Divine stock struggles 
By Michele Fitzpatrick 
Tribune Staff Writer 
September 21, 2000 
Divine Interventures' stock closed at $5 after hitting a new low Wednesday
afternoon. 

The stock price at its low was $4.94 a share, from a start for the day of
$5.81. Divine was offered at $9 in its July 12 opening on Nasdaq. 

In a busy day for tech stocks, trading volume in Class A shares of the
Chicago Internet incubator was 466,300 shares, 3 percent of shares
outstanding. 

Given the local tech incubator's recent challenges, the drop didn't surprise
George Nichols, a stock analyst specializing in IPOs and the Internet for
Morningstar.com. 

"The company faces challenges greater than many because such a large
percentage of its assets are tied to private companies, and those companies
are very early start-ups which haven't shown a profit," he said. 

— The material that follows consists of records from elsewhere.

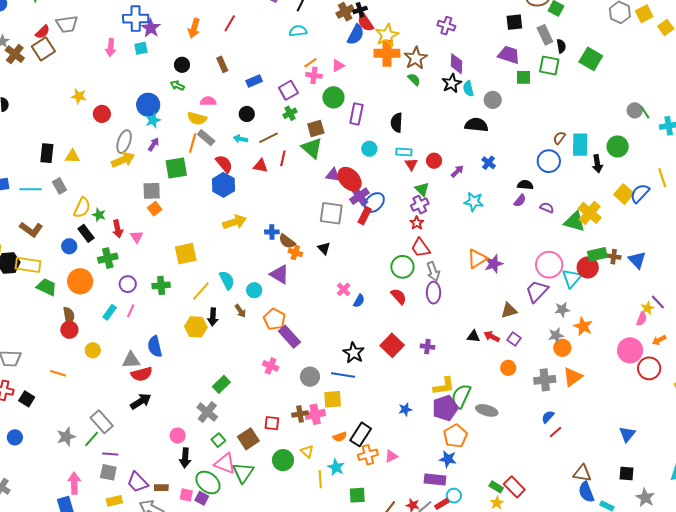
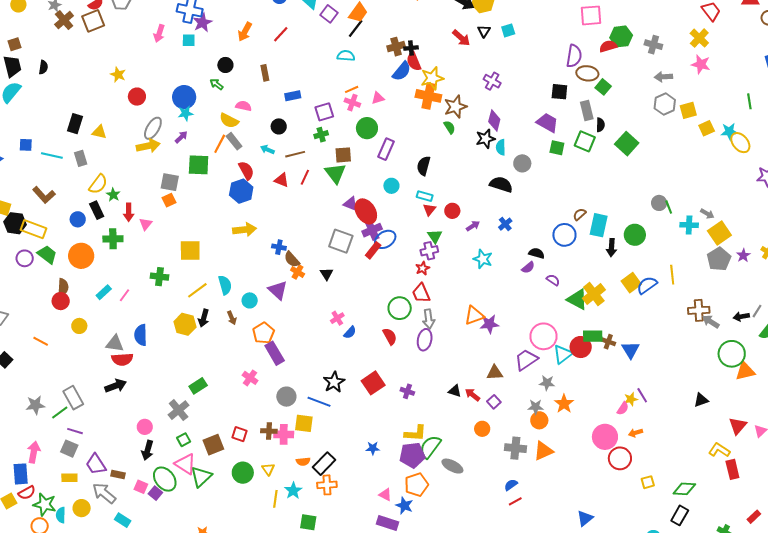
purple circle: (128, 284) -> (25, 258), moved
pink triangle: (391, 456) -> (385, 495), moved, turned 40

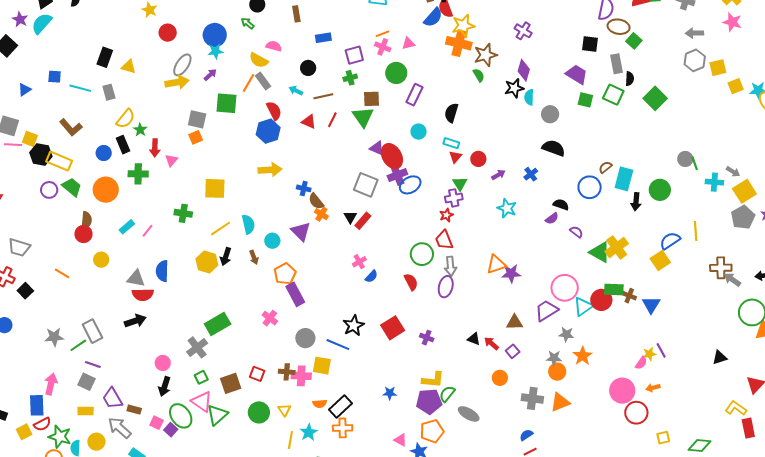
black semicircle: (501, 184) -> (554, 148), moved
red rectangle: (373, 250) -> (363, 221), moved
yellow square: (631, 283) -> (660, 261), moved
green rectangle: (198, 386) -> (218, 324), size x1.4
green semicircle: (430, 447) -> (447, 394), size x0.7

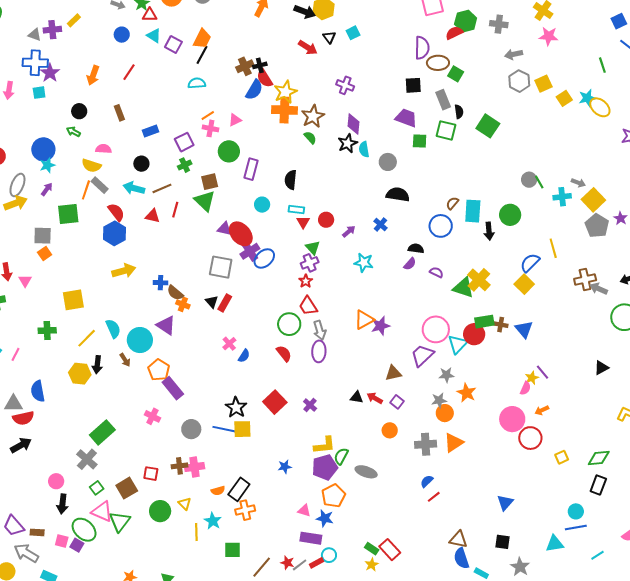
cyan arrow: (296, 91) -> (134, 188), size x1.5
cyan circle: (272, 241) -> (140, 340), size x1.6
purple cross: (427, 338) -> (310, 405), turned 32
yellow square: (322, 366) -> (242, 429), moved

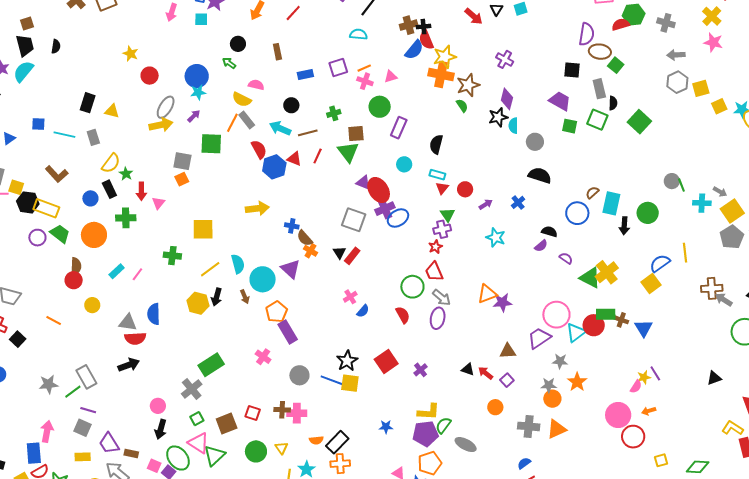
purple square: (184, 142) -> (338, 68), moved
blue hexagon: (115, 233) -> (274, 167), moved
gray arrow: (320, 330) -> (442, 298), turned -42

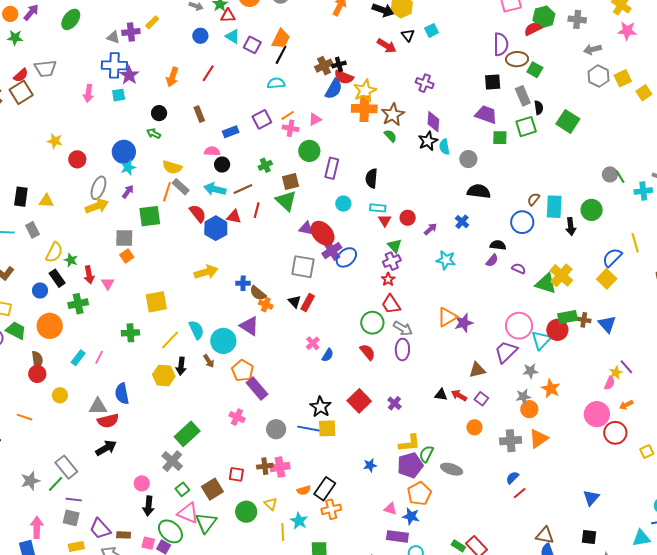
red semicircle: (426, 40) -> (344, 77), turned -36
pink semicircle: (256, 85) -> (212, 151), moved
green square: (597, 120) -> (526, 127), turned -30

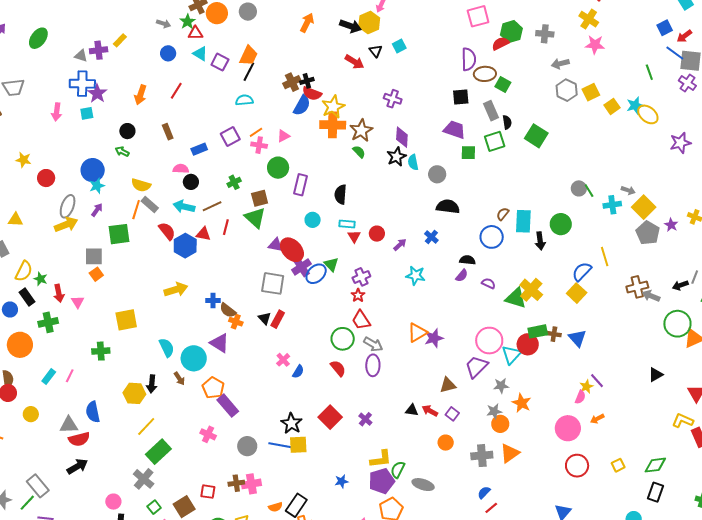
green triangle: (395, 246) -> (331, 264), moved
yellow line: (170, 340) -> (146, 427), moved
red circle: (615, 433) -> (577, 466), moved

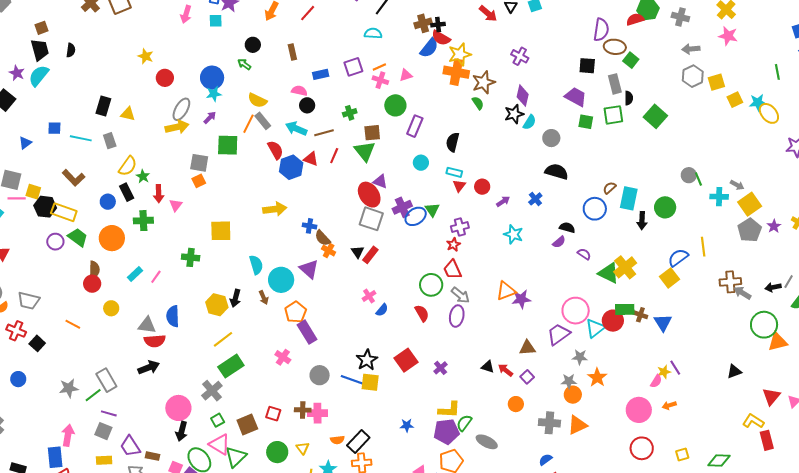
cyan semicircle: (413, 162) -> (529, 122), turned -147
red ellipse: (292, 250) -> (369, 195), moved
pink circle: (113, 502) -> (178, 408), size x1.6

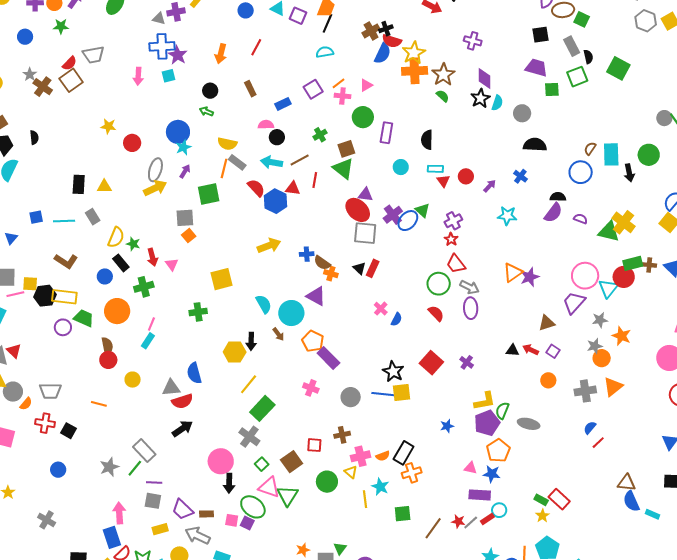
purple semicircle: (559, 242) -> (553, 213), size x1.5
pink line: (156, 277) -> (151, 324), moved
pink cross: (317, 413) -> (361, 456), moved

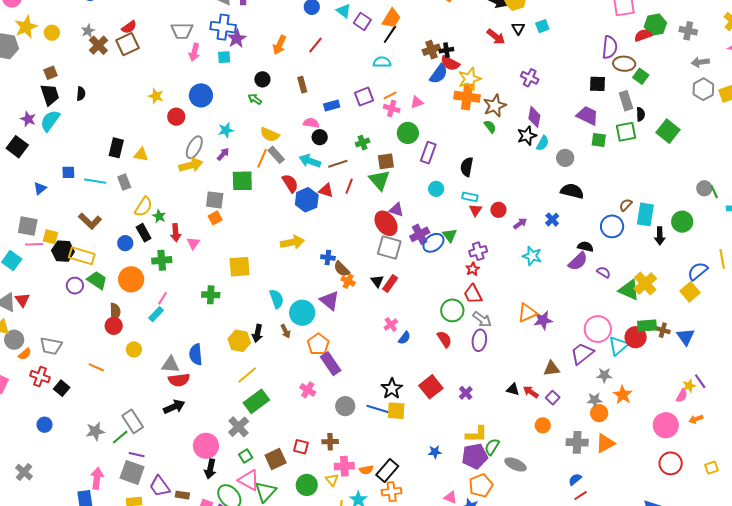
gray trapezoid: (93, 55) -> (182, 31), moved
blue circle: (178, 132) -> (201, 95), moved
gray square: (153, 501) -> (132, 472), size x1.4

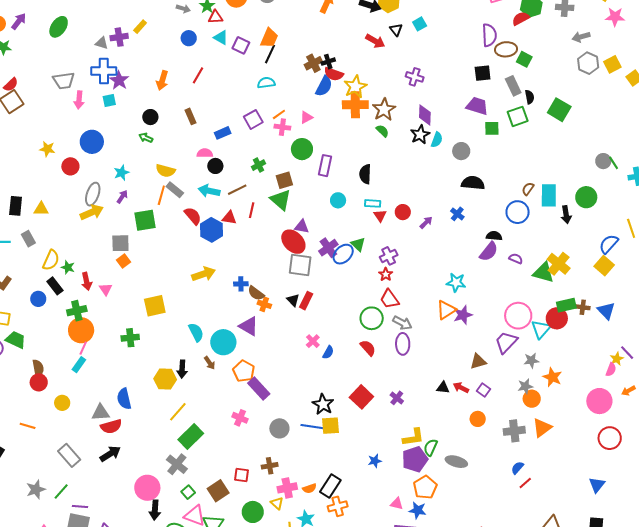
cyan star: (532, 256) -> (456, 282), moved
orange circle: (131, 279) -> (81, 330), moved
gray rectangle: (133, 421) -> (69, 455), moved

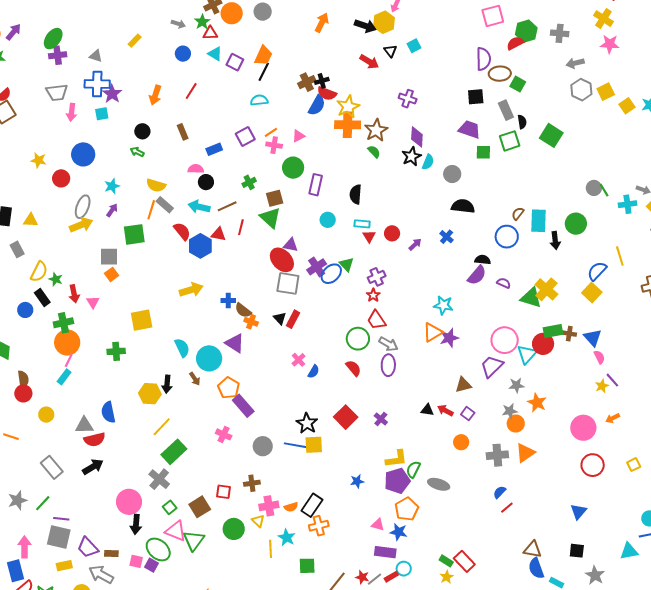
purple cross: (119, 37) -> (58, 55), moved
pink semicircle: (611, 370) -> (599, 357), moved, turned -48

Nichols referred to a Divine prospectus filed in March that indicated 30 out
of 52 of its companies were not generating revenue and that the majority of
those companies were losing money. 

"The VC market has languished since March," Nichols said. "Divine is a
recent IPO that can't get out of the starting gate … while investors are
looking to see it generate profit. (Divine) invested money into cash-burning
ventures, (doesn't) have a proven track record, and investors are waiting to
see if they can deliver." 

Nichols said he had no evidence to link the stock's dip to Monday's
announcement of the departure of Divine's president, Scott Hartkopf, and
chief operating officer, Lynn Wilson. 

"I suspect it (the drop) is a morale-deflator to Divine employees, for whom
stock options are an incentive," Nichols said.